Джей. Это не просто звук, не просто слово – это имя. Его имя. Джей. Ночь была милосердна, окликнув его на прощание. Его имя снова было с ним – как меч у бедра, как лютня за спиной… и все же что-то покинуло его… что-то, заменившее ему имя еще так недавно… Джей глубоко вздохнул, пытаясь сосредоточиться, и тогда только понял, что именно оставило его, – боль! Дышать этим осенним туманом было совсем не больно. Ребра вздымались легко и свободно, сознание не мутилось. Джей не помнил, отчего присутствие боли казалось ему таким непреложным, а ее уход – таким странным… и все же она ушла… вот по этой, наверное, тропинке, звонко шелестящей сухой осенней листвой… вниз, с холма, в туман…
Джей ступил на тропу, и шорох окутал его ноги. Будь что будет, но он не станет ждать на вершине холма невесть чего. Если боль ушла, он пойдет за ней следом и нагонит ее – а настигнув, спросит, почему он здесь. Ему некого больше спросить – туман, и тот молчит, – но уж она-то должна знать…

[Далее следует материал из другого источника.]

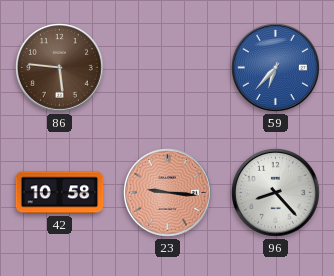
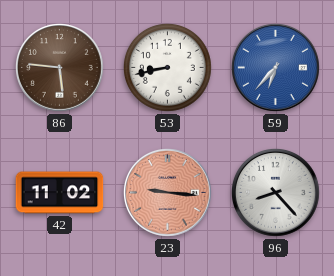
53: none -> 8:43
42: 10:58 -> 11:02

А туман и вправду молчал – будто боялся чего-то… шороха ли, в котором звук шагов терялся почти совершенно, самих ли шагов… боялся, прятался, забивался под листья – уже не сухие и ломкие, а плотные и упругие, в прожелть зеленоватые… туман хоронился в траве, густой, свежей, томительно яркой, летней… но разве можно быть лету после осени? Разве можно быть вечеру после ночи? А ведь сумерки вокруг вечерние, легкие, чистые, как ручей, – вот и туман почти рассеялся, и костер уже не мутный сгусток света в серой мгле, а самый настоящий костер, даже слышно, как пламя потрескивает, выбрасывая кверху целый ворох золотых искр, – они совсем как звезды, только падают вверх…

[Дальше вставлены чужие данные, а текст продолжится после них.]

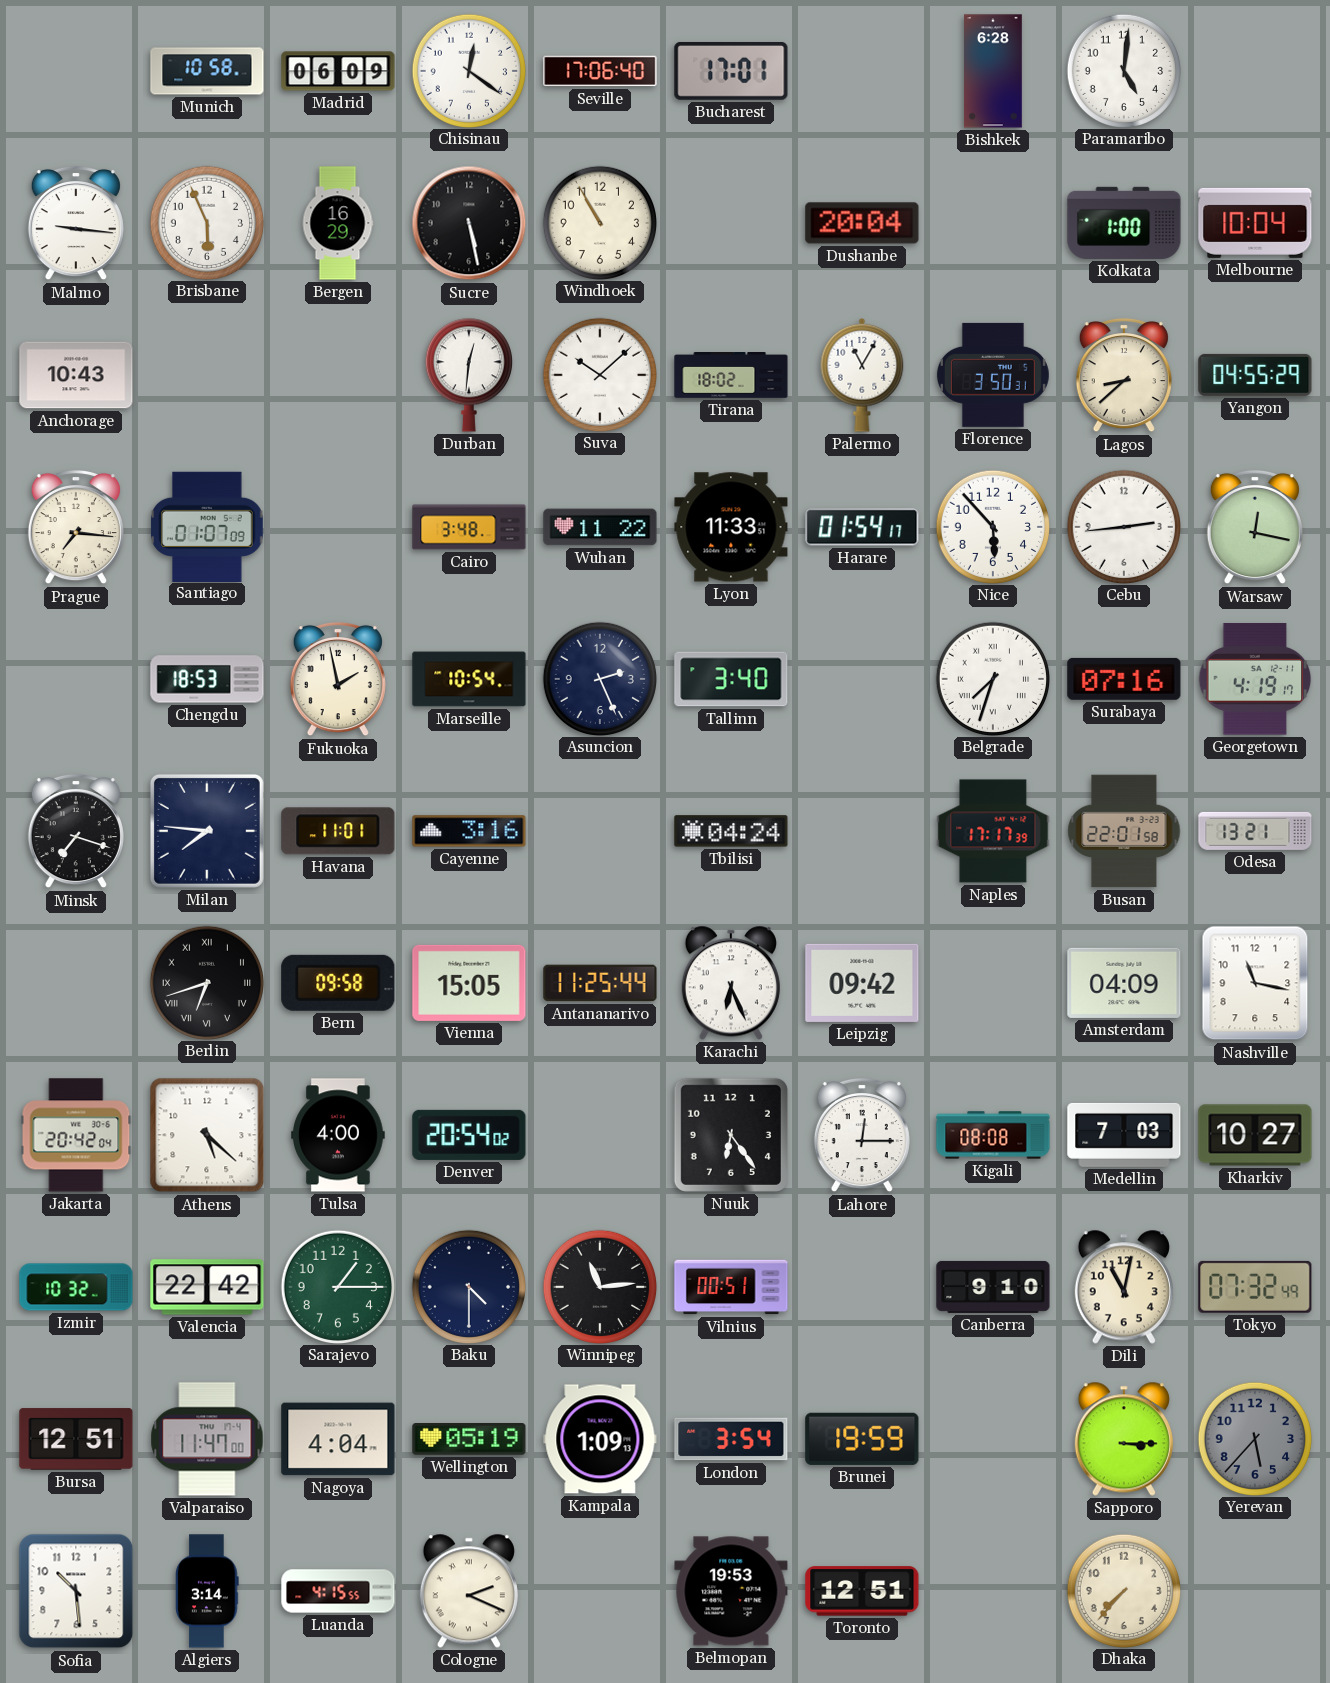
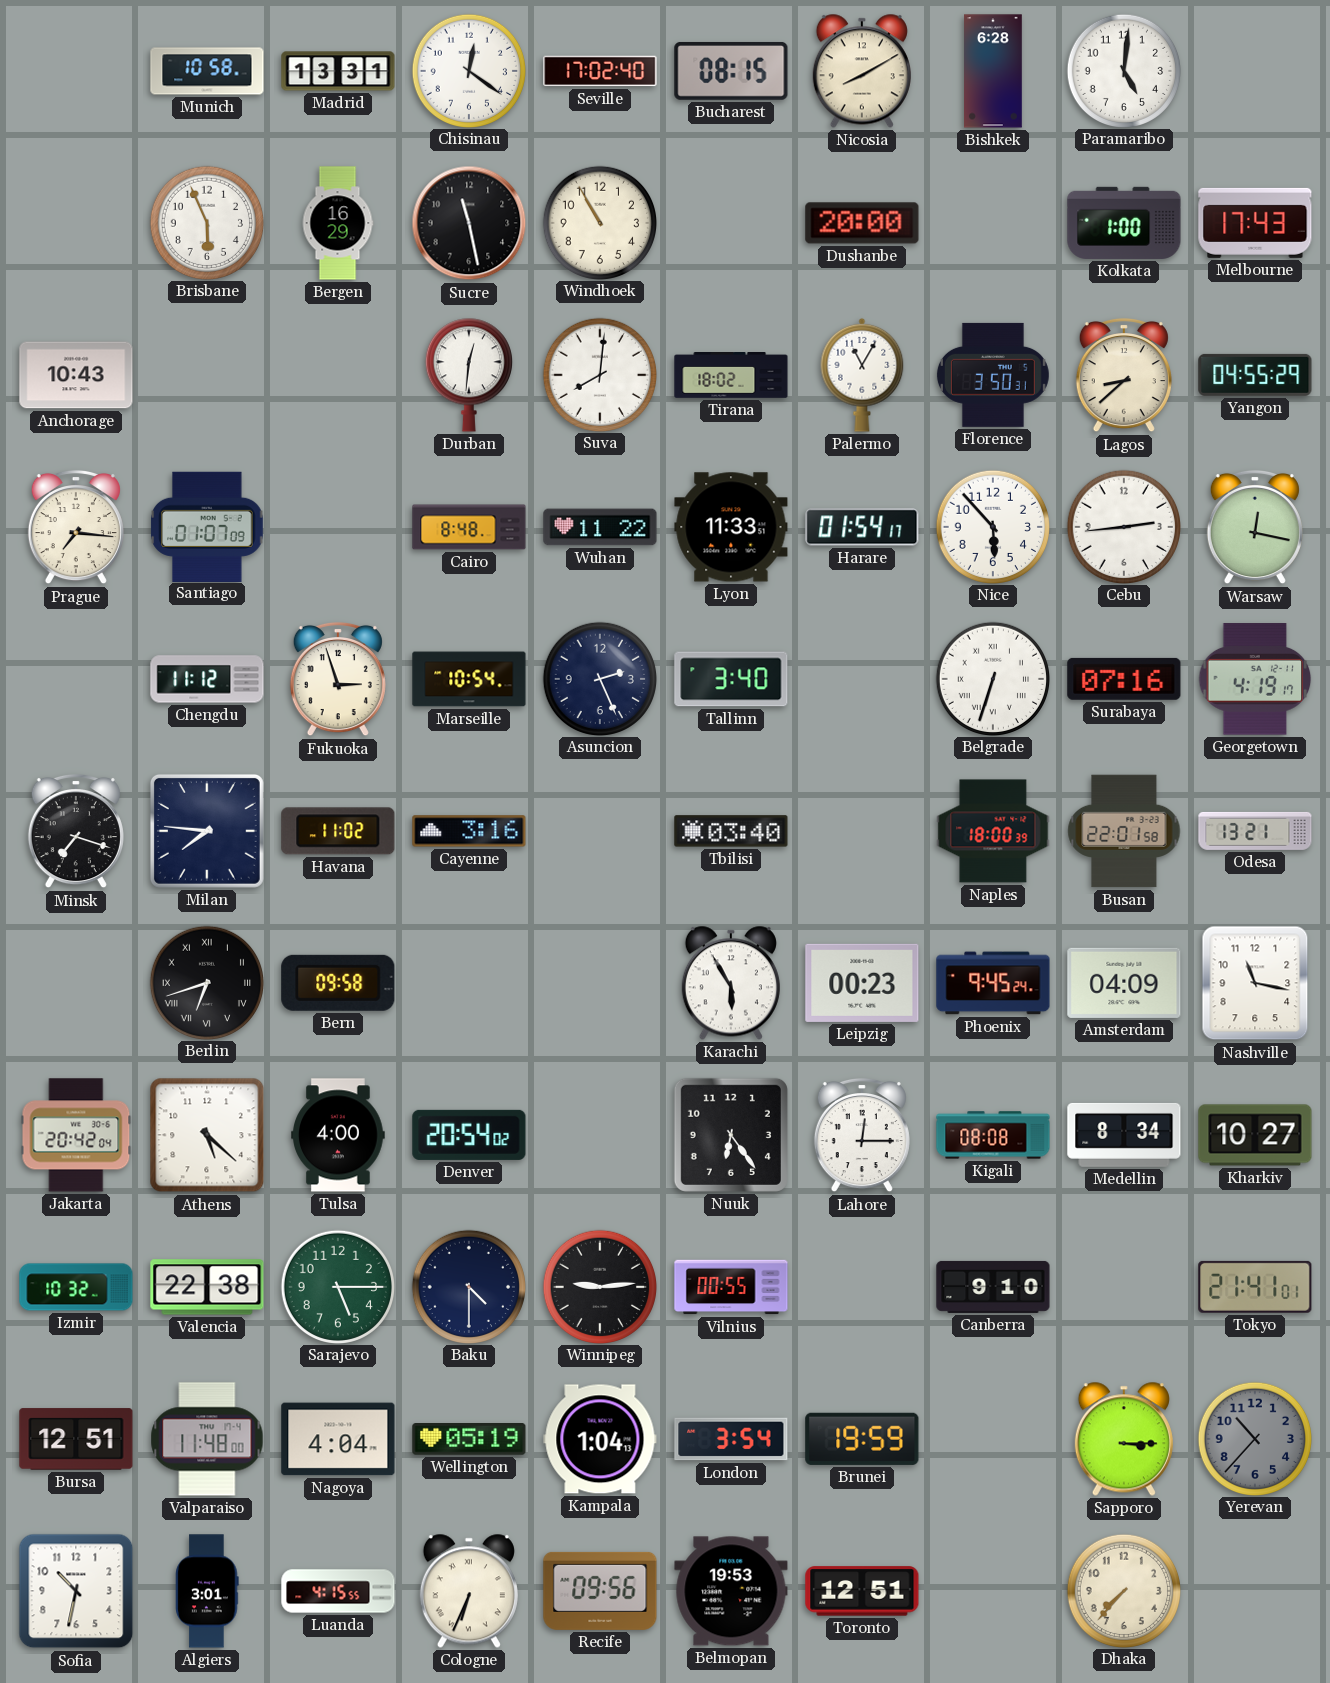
Madrid: 06:09 -> 13:31
Seville: 17:06 -> 17:02
Bucharest: 17:01 -> 08:15
Nicosia: none -> 8:10
Malmo: 9:16 -> none
Sucre: 5:28 -> 11:28
Dushanbe: 20:04 -> 20:00
Melbourne: 10:04 -> 17:43
Suva: 10:08 -> 8:01
Cairo: 3:48 -> 8:48
Chengdu: 18:53 -> 11:12
Fukuoka: 1:58 -> 2:57
Belgrade: 7:33 -> 6:33
Havana: 11:01 -> 11:02
Tbilisi: 04:24 -> 03:40
Naples: 17:17 -> 18:00
Vienna: 15:05 -> none
Antananarivo: 11:25 -> none
Karachi: 6:26 -> 5:55
Leipzig: 09:42 -> 00:23
Phoenix: none -> 9:45
Medellin: 7:03 -> 8:34
Valencia: 22:42 -> 22:38
Sarajevo: 1:15 -> 5:15
Winnipeg: 11:14 -> 9:14
Vilnius: 00:51 -> 00:55
Dili: 11:02 -> none
Tokyo: 07:32 -> 21:41
Valparaiso: 11:47 -> 11:48
Kampala: 1:09 -> 1:04
Yerevan: 5:37 -> 10:37
Sofia: 10:29 -> 10:32
Algiers: 3:14 -> 3:01
Cologne: 2:19 -> 6:34
Recife: none -> 09:56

Джей отодвинул шитый рыжими ягодами кружевной рукав рябины и шагнул к костру.
Отродясь он не видывал более необычной компании, чем та, что сидела возле огня. Седой, как лунная ночь, старик, пятеро молодых мужчин, таких разных с виду, и одетая мальчиком девушка с льющимися по спине светлыми волосами… полно, да есть ли между ними хоть что-то общее, кроме печати некой неуловимой странности, отметившей их всех до единого? Кто они такие, откуда? Охотники? Заплутавшие путники, которых сумерки и случайность свели вместе у одного костра? Беглецы от закона? Да нет же, нет! Не так они смотрят друг на друга, не так улыбаются… и на нежданного гостя, вышагнувшего из-под полога леса к их огню, тоже смотрят не так… нет в их глазах ни настороженности, ни даже недоверия – будто Джей для них не беглый незнакомец, а желанный сотоварищ. А ведь он этих семерых впервые видит… есть отчего призадуматься.
Но призадуматься не хотелось. Хотелось опуститься на густой высокий мох, протянуть руки к огню… ведь не откажут ему эти семеро в праве погреться возле их костра?
– Д-добрый вечер, – неловко произнес Джей.
Сидящие у костра ответили ему нестройным приветственным хором – но Джей поклясться был готов, что кто-то из них произнес: «Невероятно!»
– Добро пожаловать, – приветливо улыбнулся ему тот, что сидел ближе всех к огню, темноволосый, с серебристо-серыми спокойными глазами.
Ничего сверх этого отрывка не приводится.